Global Vice Chair, Board and CEO Services, Global Leader, Board and CEO Succession
This week Indra Nooyi announced that she’s leaving her role as CEO of PepsiCo, but she already has a new job. She isn't going to be CEO at another firm, nor is she joining a slew of corporate boards. Her post-PepsiCo plans: developing and promoting women leaders.
“We have to keep fighting the good fight to develop women, to mentor them, to support them, so that we can get more highly qualified women—and there’s plenty of them—into the boardroom, into C suites, and into the ultimate CEO job,” she said in an interview with Bloomberg. “My job is in fact just beginning.”
The issue of developing a robust pipeline of female leadership talent is a critical opportunity for many organizations and many industry sectors. “The most important thing leaders can ask is what their female talent needs and who’s going to be accountable to make sure they get it,” says Peggy Hazard, a Korn Ferry associate client partner who specializes in leadership development. “Where the pipeline leaks is usually in the follow up to those sorts of things.”
For years, corporate boards have vowed to bring more women into the executive talent pool, of course, yet building the right environment and identifying top female leadership candidates early in their careers remains elusive. Implementing process checks and educating leaders to recognize unconscious bias during hiring, promoting, succession planning and the like can help neutralize inequities and keep high potential female talent from being filtered out.
Another way organizations can build out their female leadership pipeline is by simply telling them that top positions are legitimate career goals. According to data from the “Women CEOs Speak” study Korn Ferry conducted in conjunction with The Rockefeller Foundation, 65% of the female CEOs surveyed said they only realized they could become a CEO after someone told them so. That statistic underscores the importance of sponsors—who, unlike mentors, don’t simply act as counselors but use their influence to promote promising executives—to advancing women. “Sponsors are the people in the room with the power to move you forward,” says Jane Stevenson, Korn Ferry’s global leader for CEO Succession and vice chairman of Board and CEO Services. “It’s not who you know or what you know, it’s who knows what you know.”
It’s also what makes Nooyi’s commitment to preparing more women for CEO and corporate board positions so vitally important. Her departure from PepsiCo drops the number of female CEOs in the Fortune 500 to 24, data from research firm Catalyst shows. This year alone, the CEOs of Campbell Soup Co., Mattel, Mondelez International, and Staples—all women—stepped down.
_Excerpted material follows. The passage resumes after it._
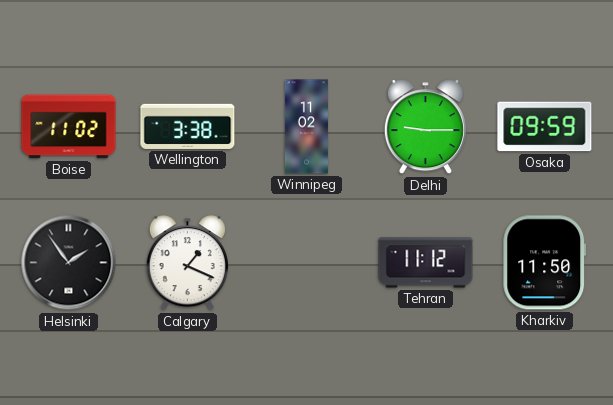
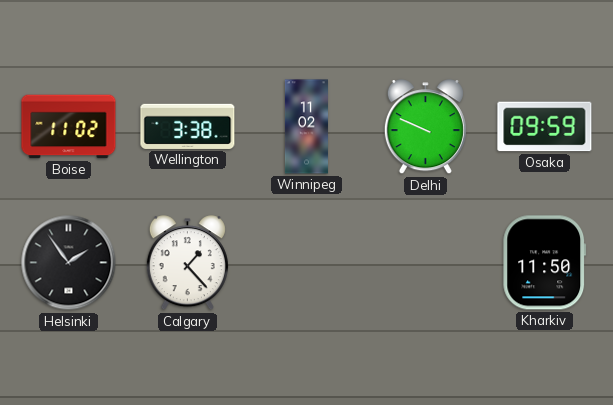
Delhi: 9:15 -> 9:49
Calgary: 1:19 -> 1:23
Tehran: 11:12 -> none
At the board level, only 10% of lead independent directors and 4% of board chairs are women.
Once identified, however, organizations must prepare women for leadership roles by getting them the critical experience they need to fill gaps and gain necessary skills—for example, promoting high-potential women into roles with profit-and-loss responsibility, which is typically critical to becoming a CEO. “Organizations need to recognize what are the pivotal roles, key assignments, rotations, and connections that need to happen to prepare women to drive the business forward,” says Evelyn Orr, vice president and COO of the Korn Ferry Institute.